**Problem requirements**:
The answer must be an exact copy of the records, with no pictures in it.
- Opening Delimiter -
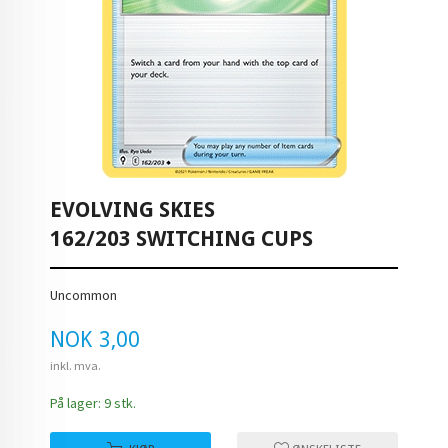
EVOLVING SKIES
162/203 SWITCHING CUPS
Uncommon
Pris
NOK
3,00
inkl. mva.
På lager: 9 stk.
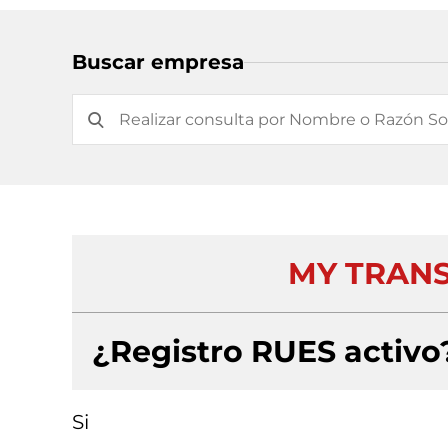
Buscar empresa
MY TRANS
¿Registro RUES activo
Si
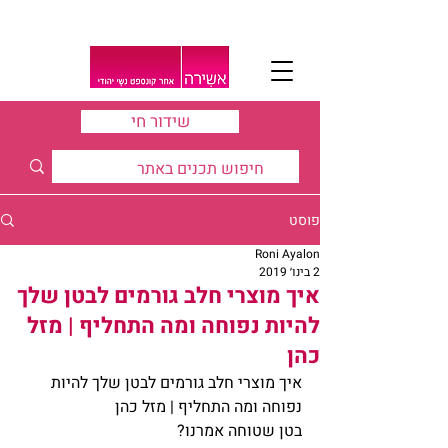
שידור חי
פוסט
Roni Ayalon
2 בינו׳ 2019
איך מוצרי חלב גורמים לבטן שלך
להיות נפוחה ומה התחליף | מזל
כהן
איך מוצרי חלב גורמים לבטן שלך להיות 
נפוחה ומה התחליף | מזל כהן
בטן שטוחה אמרנו?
- Closing Delimiter -
**Task response**:
EVOLVING SKIES
162/203 SWITCHING CUPS
Uncommon
Pris
NOK
3,00
inkl. mva.
På lager: 9 stk.
Buscar empresa
MY TRANS
¿Registro RUES activo
Si
שידור חי
פוסט
Roni Ayalon
2 בינו׳ 2019
איך מוצרי חלב גורמים לבטן שלך
להיות נפוחה ומה התחליף | מזל
כהן
איך מוצרי חלב גורמים לבטן שלך להיות 
נפוחה ומה התחליף | מזל כהן
בטן שטוחה אמרנו?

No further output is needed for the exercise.